L’Union européenne est aujourd’hui confrontée à une double menace. Celle du désengagement de l’allié américain de l’OTAN suite à l’élection du président Trump, et celle de la stratégie de guerre de la Russie contre l’Ukraine. Devant cette double menace, l’Union européenne doit réagir rapidement et doit renforcer impérativement son union et sa défense.
Elle semblerait le faire par la mise en œuvre d’un plan de réarmement de 800 milliards d’euros sur quatre ans.

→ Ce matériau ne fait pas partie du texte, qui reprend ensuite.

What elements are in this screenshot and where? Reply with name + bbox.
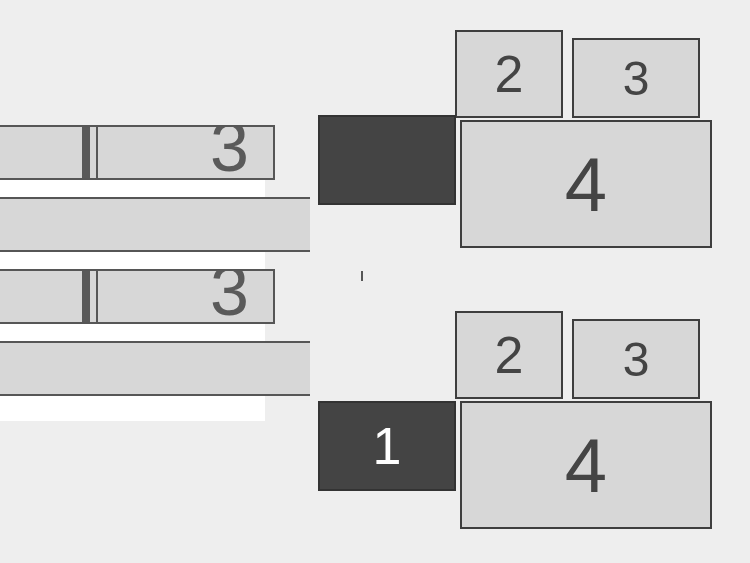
monitor-4[interactable]: 4 — [460, 401, 712, 529]
zoom-cell-spacer — [86, 127, 98, 178]
zoom-row-1: 3 — [0, 125, 275, 180]
zoom-cell-spacer — [86, 271, 98, 322]
monitor-2[interactable]: 2 — [455, 30, 563, 118]
zoom-fragment-top: 3 — [0, 125, 265, 270]
zoom-rows: 3 — [0, 125, 265, 270]
monitor-3[interactable]: 3 — [572, 38, 700, 118]
monitor-3[interactable]: 3 — [572, 319, 700, 399]
zoom-fragment-bottom: 3 — [0, 269, 265, 421]
monitor-2[interactable]: 2 — [455, 311, 563, 399]
zoom-cell-gutter — [0, 271, 86, 322]
arrangement-bottom: 3 2 3 1 4 — [0, 281, 750, 563]
display-arrangement-top: 2 3 4 — [310, 0, 750, 281]
monitor-1-primary[interactable] — [318, 115, 456, 205]
monitor-1-primary[interactable]: 1 — [318, 401, 456, 491]
zoom-row-1: 3 — [0, 269, 275, 324]
monitor-4[interactable]: 4 — [460, 120, 712, 248]
zoom-cell-gutter — [0, 127, 86, 178]
arrangement-top: 3 2 3 4 — [0, 0, 750, 281]
zoom-rows: 3 — [0, 269, 265, 421]
display-arrangement-bottom: 2 3 1 4 — [310, 281, 750, 563]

Un plan qui permet de déroger au critère de convergence budgétaire de 3%. En effet, les dépenses militaires ne seraient plus soumises à cette contrainte budgétaire. Cette relance des dépenses militaires d’inspiration keynésienne favoriserait ainsi la réindustrialisation de l’Union européenne qui avait été abandonnée au nom des avantages comparatifs du libre-échange.
Aujourd’hui, avec la montée vertigineuse du protectionnisme pour des raisons politiques décidée par l’administration américaine, la donne internationale a changé. C’est l’occasion pour l’Europe de créer une défense commune.
Dans ce contexte face à cette double menace économique et géopolitique, le keynésianisme militaire serait-il devenu le moyen d’unir davantage l’Europe ? Serait-il devenu un des leviers économiques pour redynamiser une croissance économique endormie ?
Un réveil européen qui doit être collectif et coordonné…
La priorité de l’Union européenne est désormais d’élaborer cette stratégie industrielle et de la coordonner avec l’ensemble des pays européens afin de produire des armes, mais pas seulement. L’Europe a besoin d’une autonomie en matière d’infrastructure numérique, en matière d’intelligence artificielle. Elle a besoin aussi d’innover en matière de biens intermédiaires, d’encourager la recherche, de développer les savoirs universitaires afin que l’économie de guerre tire en même temps l’économie réelle civile. Elle a donc besoin d’investir davantage.
Pour cela, elle doit organiser collectivement cette relance et la coordonner au sein même du continent en mutualisant ses ressources financières pour ne plus dépendre des fournisseurs américains. Alors qu’une approche nationale individuelle selon laquelle chaque État finance seul ses dépenses militaires serait très coûteuse et inefficace pour développer les capacités de défense commune ainsi que toutes les autres capacités de production.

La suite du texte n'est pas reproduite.